When it comes to models with multiplicative error term, the formula of GPL (11.15) will need to be amended by analogy with the log-likelihood of normal distribution in the same situation (Table 11.2): \[\begin{equation} \begin{aligned} \ell_{\mathrm{GPL}_h}(\theta, \mathbf{{\Sigma}} | \mathbf{Y}) = & -\frac{T-h}{2} \left( h \log(2 \pi) + \log | \mathbf{{\Sigma}}| \right) -\frac{1}{2} \sum_{t=1}^T \left( \mathbf{E_t^\prime} \mathbf{{\Sigma}}^{-1} \mathbf{E_t} \right) \\ & - \sum_{t=1}^{T-h} \sum_{j=1}^h \log |\mu_{y,t+j|t}|, \end{aligned} \tag{11.17} \end{equation}\] where the term \(\sum_{t=1}^{T-h} \sum_{j=1}^h \log |\mu_{y,t+j|t}|\) appears because we assume that the actual value \(h\) steps ahead follows multivariate normal distribution with the conditional expectation \(\mu_{y,t+j|t}\). Note that this is only a very crude approximation, as the conditional distribution for \(h\) steps ahead is not defined for models with multiplicative error models. So, when dealing with GPL, it is recommended to use pure additive models only.

### 11.3.6 Other multistep estimators

It is also possible to derive multistep estimators based on MAE, HAM and other error measures. adam() unofficially supports the following multistep losses by analogy with MSE\(_h\), TMSE and MSCE discussed in this section:

- MAE\(_h\);
- TMAE;
- MACE;
- HAM\(_h\);
- THAM;
- CHAM.

When calculating likelihoods based on these losses, `adam()`

will assume Laplace distribution for (1) - (3) and S distribution for (4) - (6).

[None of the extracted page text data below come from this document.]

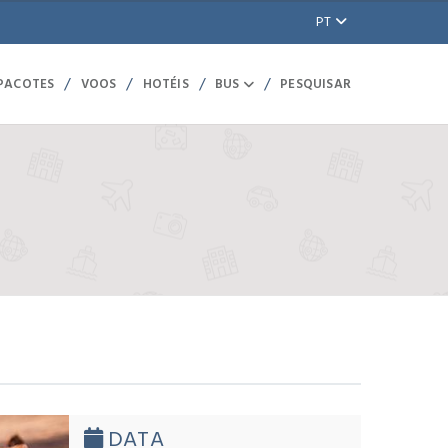
PT
/
/
/
/
 PACOTES
VOOS
HOTÉIS
BUS
PESQUISAR
DATA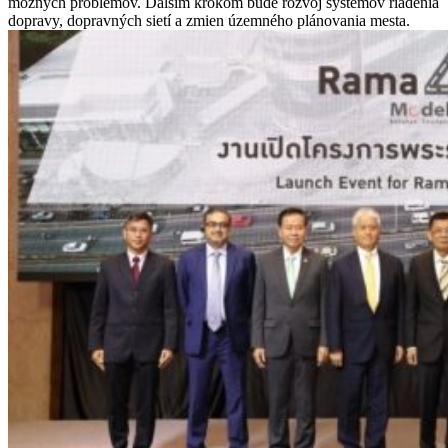
možných problémov. Ďalším krokom bude rozvoj systémov riadenia
dopravy, dopravných sietí a zmien územného plánovania mesta.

### 11.3.7 An example in R

In order to see how different estimators perform, we will us Box-Jenkins Sales data, ETS(A,A,N) model and \(h=10\):

```
<- vector("list",6)
adamModel names(adamModel) <- c("MSE","MSEh","TMSE","GTMSE","MSCE","GPL")
for(i in 1:length(adamModel)){
<- adam(BJsales, "AAN", loss=names(adamModel)[i], h=10, holdout=TRUE)
adamModel[[i]] }
```

We can compare the smoothing parameters of these models to see how the shrinkage effect worked in different estimators:

`round(sapply(adamModel,"[[","persistence"),5)`

```
## MSE MSEh TMSE GTMSE MSCE GPL
## alpha 1.00000 1 1 1.00000 1 1
## beta 0.23915 0 0 0.14617 0 0
```

In the table above we can see that \(\beta\) is close to zero for the estimators that impose harder shrinkage on parameters: MSE\(_h\), TMSE and MSCE. MSE does not shrink the parameters, while GTMSE has the mild shrinkage effect. While the models estimated using these losses are in general not comparable in-sample (although MSE, MSE\(_h\), MSCE and GPL could be compared via information criteria if they are scaled appropriately), they are comparable on the holdout:

`round(sapply(adamModel,"[[","accuracy"),5)[c("ME","MAE","MSE"),]`

```
## MSE MSEh TMSE GTMSE MSCE GPL
## ME 3.22900 1.06479 1.05233 3.44962 1.04604 0.95515
## MAE 3.34075 1.41264 1.40153 3.53730 1.39593 1.31495
## MSE 14.41862 2.89067 2.85880 16.26344 2.84288 2.62394
```

In this specific case, ETS(A,A,N) estimated using GPL produced more accurate forecast than based on the other estimators. Repeating the experiment on many samples and selecting the approach that produces more accurate forecasts would allow to select the most appropriate approach for the combination of the model + data.